▸ Your objective
"Name" is the word to look for; copy each line of the listing where it occurs.

▸ Supplied records

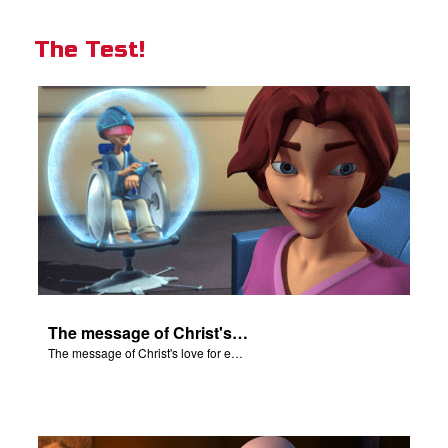
The Test!
The message of Christ's love for each of us.
The message of Christ's love for each of us.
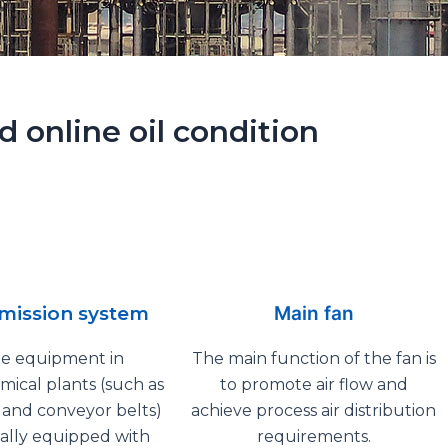
 online oil condition
mission system
Main fan
ge equipment in
The main function of the fan is
ical plants (such as
to promote air flow and
s and conveyor belts)
achieve process air distribution
ally equipped with
requirements.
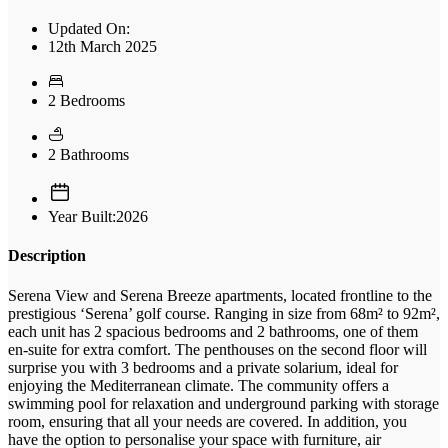
Updated On:
12th March 2025
2 Bedrooms
2 Bathrooms
Year Built:2026
Description
Serena View and Serena Breeze apartments, located frontline to the
prestigious ‘Serena’ golf course. Ranging in size from 68m² to 92m²,
each unit has 2 spacious bedrooms and 2 bathrooms, one of them
en-suite for extra comfort. The penthouses on the second floor will
surprise you with 3 bedrooms and a private solarium, ideal for
enjoying the Mediterranean climate. The community offers a
swimming pool for relaxation and underground parking with storage
room, ensuring that all your needs are covered. In addition, you
have the option to personalise your space with furniture, air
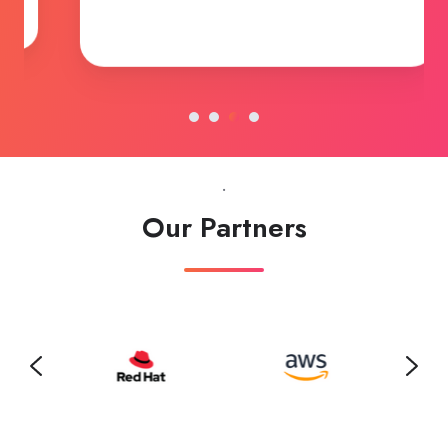
Robert Ross (CIO)
Vault Insurance, USA
.
Our Partners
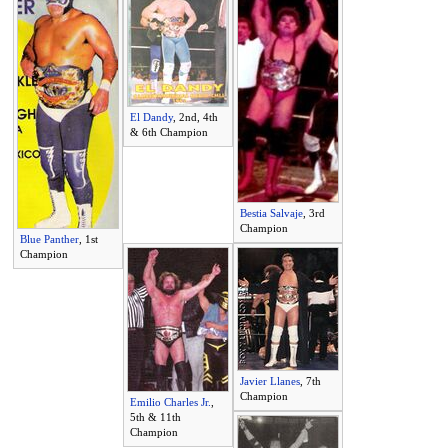
El Dandy
, 2nd, 4th
& 6th Champion
Bestia Salvaje
, 3rd
Champion
Blue Panther
, 1st
Champion
Javier Llanes
, 7th
Champion
Emilio Charles Jr.
,
5th & 11th
Champion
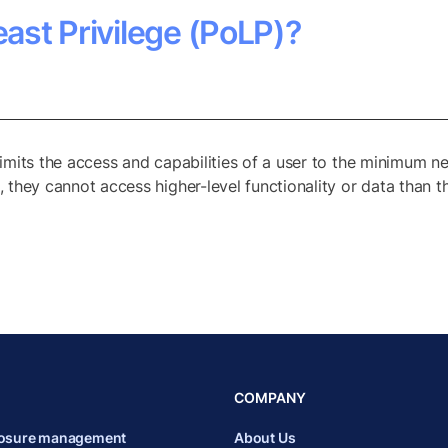
east Privilege (PoLP)?
 limits the access and capabilities of a user to the minimum ne
s, they cannot access higher-level functionality or data than th
COMPANY
posure management
About Us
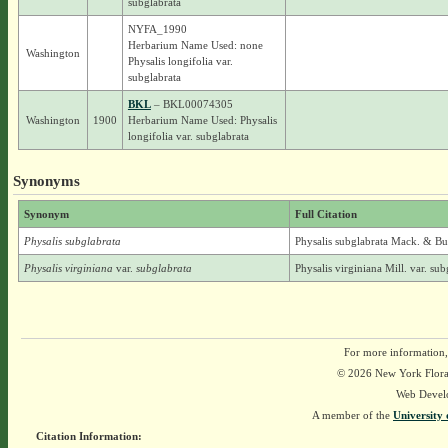
subglabrata
NYFA_1990
Herbarium Name Used: none
Washington
Physalis longifolia var.
subglabrata
BKL
– BKL00074305
Washington
1900
Herbarium Name Used: Physalis
longifolia var. subglabrata
Synonyms
Synonym
Full Citation
Physalis subglabrata
Physalis subglabrata Mack. & B
Physalis virginiana
var.
subglabrata
Physalis virginiana Mill. var. s
For more information,
© 2026 New York Flora A
Web Devel
A member of the
University 
Citation Information:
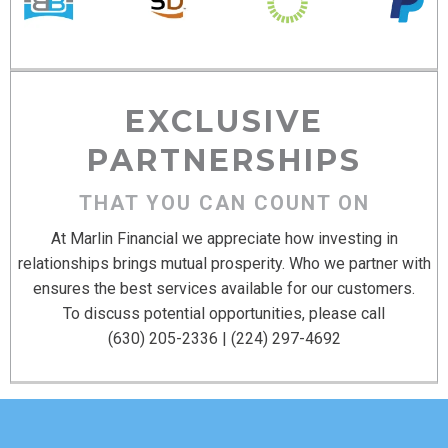
EXCLUSIVE
PARTNERSHIPS
THAT YOU CAN COUNT ON
At Marlin Financial we appreciate how investing in
relationships brings mutual prosperity. Who we partner with
ensures the best services available for our customers.
To discuss potential opportunities, please call
(630) 205-2336 | (224) 297-4692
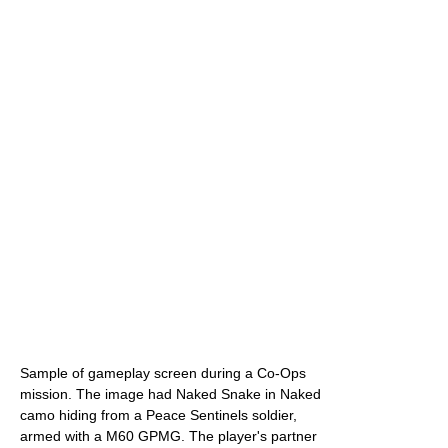
Sample of gameplay screen during a Co-Ops
mission. The image had Naked Snake in Naked
camo hiding from a Peace Sentinels soldier,
armed with a M60 GPMG. The player's partner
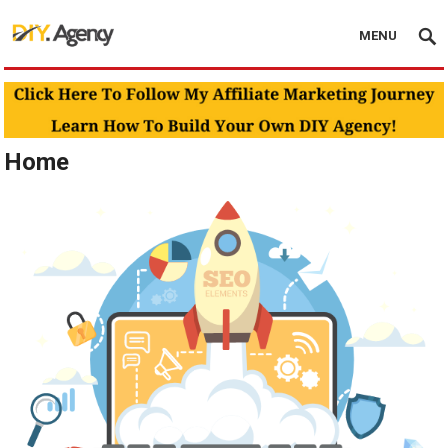
MENU
Home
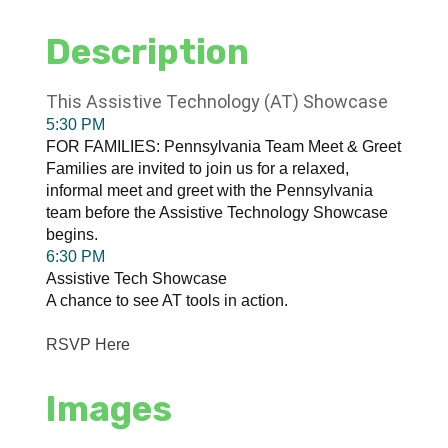
Description
This Assistive Technology (AT) Showcase
5:30 PM
FOR FAMILIES: Pennsylvania Team Meet & Greet
Families are invited to join us for a relaxed,
informal meet and greet with the Pennsylvania
team before the Assistive Technology Showcase
begins.
6:30 PM
Assistive Tech Showcase
A chance to see AT tools in action.
RSVP Here
Images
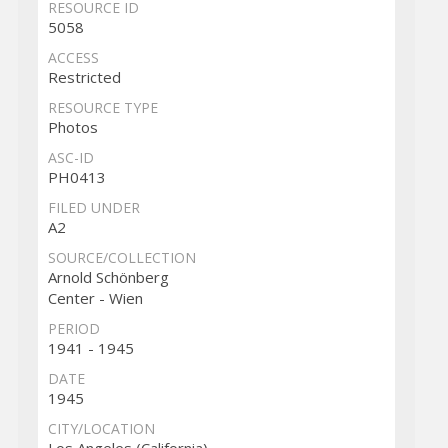
RESOURCE ID
5058
ACCESS
Restricted
RESOURCE TYPE
Photos
ASC-ID
PH0413
FILED UNDER
A2
SOURCE/COLLECTION
Arnold Schönberg
Center - Wien
PERIOD
1941 - 1945
DATE
1945
CITY/LOCATION
Los Angeles (California)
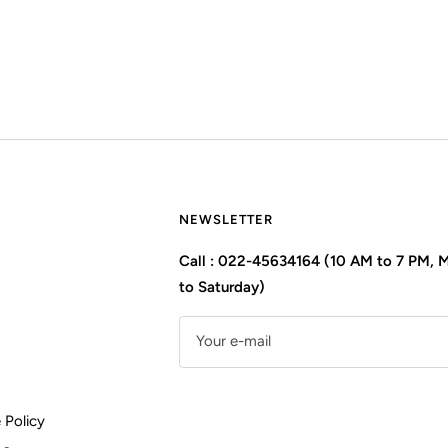
NEWSLETTER
Call : 022-45634164 (10 AM to 7 PM,
to Saturday)
Your e-mail
 Policy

▸ Solved problem
Herbarium Name Used: none
Herbarium Name Used: Physalis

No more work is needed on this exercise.